Au sein de certaines rédactions romandes, l’interdiction de distribuer des journaux papiers dans les établissements est accueillie avec amertume. Le rédacteur en chef du mook Sept et du site sept.info, Patrick Vallélian, ne mâche pas ses mots: “Si ce n’est pas le coup de grâce, cela y ressemble furieusement”, lance-t-il dans un communiqué. “Cette décision nous prive d’un lectorat important.
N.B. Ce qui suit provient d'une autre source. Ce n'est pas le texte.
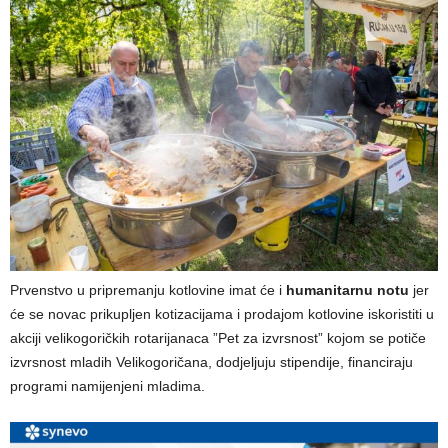
Prvenstvo u pripremanju kotlovine imat će i
humanitarnu notu
jer
će se novac prikupljen kotizacijama i prodajom kotlovine iskoristiti u
akciji velikogoričkih rotarijanaca ”Pet za izvrsnost” kojom se potiče
izvrsnost mladih Velikogoričana, dodjeljuju stipendije, financiraju
programi namijenjeni mladima.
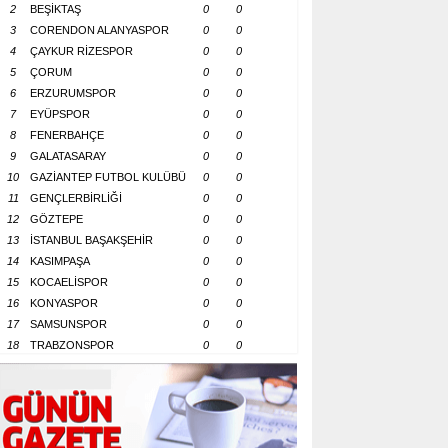
2
BEŞİKTAŞ
0
0
3
CORENDON ALANYASPOR
0
0
4
ÇAYKUR RİZESPOR
0
0
5
ÇORUM
0
0
6
ERZURUMSPOR
0
0
7
EYÜPSPOR
0
0
8
FENERBAHÇE
0
0
9
GALATASARAY
0
0
10
GAZİANTEP FUTBOL KULÜBÜ
0
0
11
GENÇLERBİRLİĞİ
0
0
12
GÖZTEPE
0
0
13
İSTANBUL BAŞAKŞEHİR
0
0
14
KASIMPAŞA
0
0
15
KOCAELİSPOR
0
0
16
KONYASPOR
0
0
17
SAMSUNSPOR
0
0
18
TRABZONSPOR
0
0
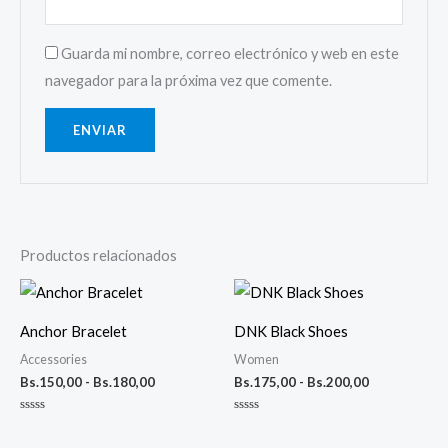
Guarda mi nombre, correo electrónico y web en este
navegador para la próxima vez que comente.
Productos relacionados
Rango
Rango
de
de
precios:
precios:
Anchor Bracelet
DNK Black Shoes
desde
desde
Bs.150,00
Bs.175,00
Accessories
Women
hasta
hasta
Bs.
150,00
-
Bs.
180,00
Bs.
175,00
-
Bs.
200,00
Bs.180,00
Bs.200,00
Valorado
Valorado
con
con
0
0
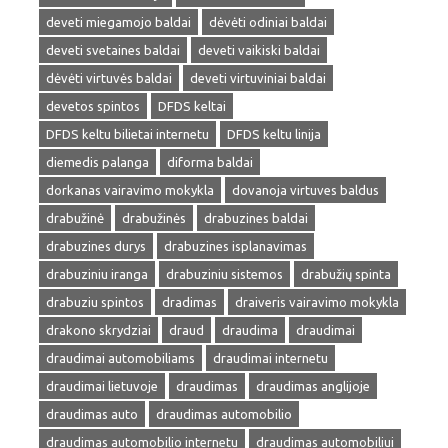
deveti miegamojo baldai
dėvėti odiniai baldai
deveti svetaines baldai
deveti vaikiski baldai
dėvėti virtuvės baldai
deveti virtuviniai baldai
devetos spintos
DFDS keltai
DFDS keltu bilietai internetu
DFDS keltu linija
diemedis palanga
diforma baldai
dorkanas vairavimo mokykla
dovanoja virtuves baldus
drabužinė
drabužinės
drabuzines baldai
drabuzines durys
drabuzines isplanavimas
drabuziniu iranga
drabuziniu sistemos
drabužių spinta
drabuziu spintos
dradimas
draiveris vairavimo mokykla
drakono skrydziai
draud
draudima
draudimai
draudimai automobiliams
draudimai internetu
draudimai lietuvoje
draudimas
draudimas anglijoje
draudimas auto
draudimas automobilio
draudimas automobilio internetu
draudimas automobiliui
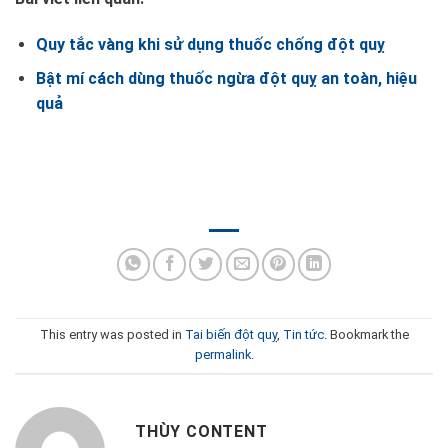
Quy tắc vàng khi sử dụng thuốc chống đột quỵ
Bật mí cách dùng thuốc ngừa đột quỵ an toàn, hiệu
quả
This entry was posted in
Tai biến đột quỵ
,
Tin tức
. Bookmark the
permalink
.
THÙY CONTENT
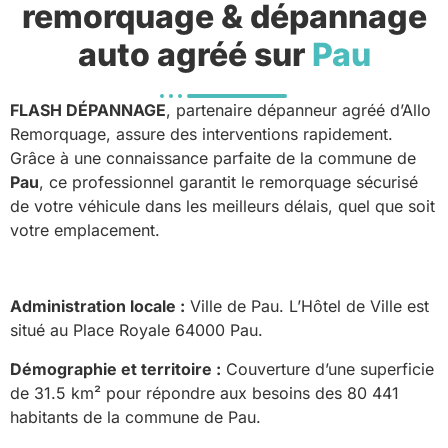
remorquage & dépannage
auto agréé sur
Pau
FLASH DÉPANNAGE
, partenaire dépanneur agréé d’Allo
Remorquage, assure des interventions rapidement.
Grâce à une connaissance parfaite de la commune de
Pau
, ce professionnel garantit le remorquage sécurisé
de votre véhicule dans les meilleurs délais, quel que soit
votre emplacement.
Administration locale :
Ville de Pau. L’Hôtel de Ville est
situé au Place Royale 64000 Pau.
Démographie et territoire :
Couverture d’une superficie
de 31.5 km² pour répondre aux besoins des 80 441
habitants de la commune de Pau.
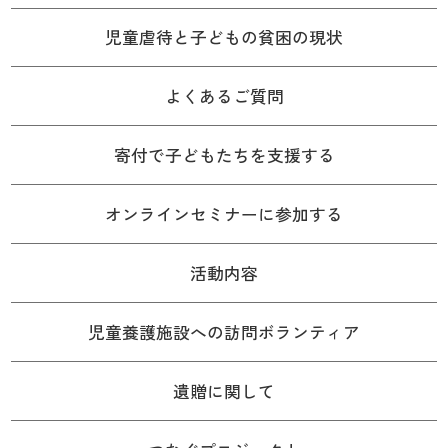
児童虐待と子どもの貧困の現状
よくあるご質問
寄付で子どもたちを支援する
オンラインセミナーに参加する
活動内容
児童養護施設への訪問ボランティア
遺贈に関して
Elle est d’autant plus incompréhensible qu’elle ne se base sur aucune base légale ou scientifique.”

De son côté, la secrétaire générale d’Impressum Dominique Diserens déplore une situation “paradoxale”: “D’un côté on soutient les journaux par des aides et de l’autre on les interdit dans les cafés et restaurants, coiffeurs, etc. Les médias, quoique beaucoup sollicités par le public qui recherche de l’information fiable et vérifiée, souffrent beaucoup de la crise. Il ne faudrait pas qu’ils souffrent encore plus.”

S’il dit être “forcément déçu” pour son journal, Fabien Feissli tente quant à lui de relativiser et de prendre son mal en patience. Mais personne au sein de l’équipe de Micro ne souhaite laisser durer cette situation incertaine éternellement. L’avenir du journal devrait être fixé avant l’été, peut-être même plus tôt encore.

En attendant, les cafés romands et leurs habitués devront se passer de leurs journaux. Dans un billet d’humeur publié sur lematin.ch, pure player qui a succédé à feu Le Matin papier, le journaliste Éric Felley regrette ce rituel à ses yeux si important pour la vie en communauté: “Quelle que soit l’heure, lire le journal est la raison de venir au bistrot pour beaucoup, une façon de s’informer dans un environnement social et de commenter l’actualité avec d’autres.”

«Sans la pandémie, on ne se serait jamais lancés»

Réussir à rester en contact avec les habitants de la région, c’est justement le souhait de Jonas Brunetti et ses camarades d’Ébullition, à Bulle, dans le canton de Fribourg. Le centre culturel a été contraint de fermer à la mi-mars, comme tous les établissement non-essentiels du pays. Alors pour ne pas laisser les habitués du lieu orphelins, la petite équipe s’est lancée dans la création d’une webradio, bien que personne n’ait d’expérience préalable dans le domaine.

“À bien des égards, cette période invite à la créativité et l’innovation car il y a un problème réel et tangible qui nécessite une solution”, estime Clare Cook. “On peut espérer que le journalisme et les médias dans leur globalité soient davantage perçus comme un service de grande valeur pour la société.”

L’idée de créer une radio en ligne avait déjà traversé l’esprit des jeunes fribourgeois, mais la crise du coronavirus a été l’élément déclencheur. “Ça évolue de semaine en semaine, il y a toujours des ajouts”, explique Jonas Brunetti. L’équipe a appris sur le tas. “Finalement c’était pas si compliqué”.

La web-radio d’Ébullition compte désormais une quinzaine d’émissions différentes et diffuse 24 heures sur 24. Jonas Brunetti et ses amis prennent les choses comme elles viennent, ravis de voir que leur projet rencontre plus de succès qu’attendu. Il n’exclut pas de continuer à faire vivre cette radio locale, même une fois la crise du coronavirus passée.

 

Tiffany Terreaux et Lucas Philippoz

Ce travail journalistique est issu du projet #médiasconfinés (cours “Compétences numériques pour le journalisme”) dans le cadre du master en journalisme de l’Académie du journalisme et des médias (AJM) de l’Université de Neuchâtel.